Friday, August 6, 2010

The tumbledown Italian shed that will sell for £1.2 million

A tumbledown building in the Italian countryside is to sell for €1.5 million (£1.2 million) because it once belonged to a British hedonist, writer and occultist who was dubbed "the wickedest man in the world".

Nick Squires in Rome
Published: 9:00PM BST 05 Aug 2010


The dilapidated, whitewashed Italian villa, set amid the hills of Sicily, was owned in the 1920s by Aleister Crowley, whose outrageous drug-taking, keen sexual appetite and interest in mysticism later made him a cult figure for the Beatles, David Bowie, Ozzie Osbourne and Iron Maiden.

The cottage, near the town of Cefalu in Sicily, contains explicit, erotic frescoes of men and women entwined together, painted by Cambridge-educated Crowley when he lived there in the early 1920s.

The frescoes, inspired by the work of Gauguin, also include naked devils, satyrs and serpents.

The estate agents that are selling the property, which has been abandoned for years and is overrun with bushes and long grass, have suggested that it should be turned into a museum devoted to Crowley's extraordinary life.

He called the house the Abbey of Thelema and turned it into a kind of commune, where daily life revolved around yoga, adoration of the Sun and the study of his own mystical philosophical writings.

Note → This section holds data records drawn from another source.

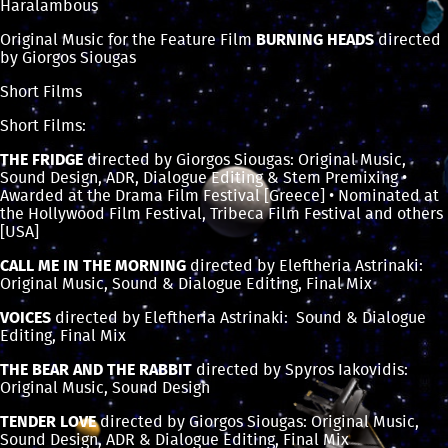
Haralambous
Original Music for the Feature Film
BURNING HEADS
directed
by Giorgos Siougas
Short Films
Short Films:
THE FRIDGE
directed by Giorgos Siougas: Original Music,
Sound Design, ADR, Dialogue Editing & Stem Premixing •
Awarded at the Drama Film Festival [Greece] • Nominated at
the Hollywood Film Festival, Tribeca Film Festival and others
[USA]
CALL ME IN THE MORNING
directed by Eleftheria Astrinaki:
Original Music, Sound & Dialogue Editing, Final Mix
VOICES
directed by Eleftheria Astrinaki: Sound & Dialogue
Editing, Final Mix
THE BEAR AND THE RABBIT
directed by Spyros Iakovidis:
Original Music, Sound Design
TENDER LOVE
directed by Giorgos Siougas: Original Music,
Sound Design, ADR & Dialogue Editing, Final Mix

Eventually his libertine tastes so offended Mussolini's fascists that they expelled him and his lovers from the country in April 1923.

Local people believe that the villa, which hosted orgies and experiments in free love that predated the hippy movement by decades, is cursed and refuse to go near it.

Crowley, who called himself The Great Beast, created a religious philosophy known as Thelema and is known for his mystical writings, including The Book of the Law, in which he set out the main tenets of Thelema.

He was also a keen chess player and mountaineer, taking part in the first British attempt to climb K2 in the Himalaya, in 1902.

He travelled widely in Europe, Asia and the Americas and was thought to have been a spy for British intelligence.

He died in a Sussex boarding house in 1947 at the age of 72.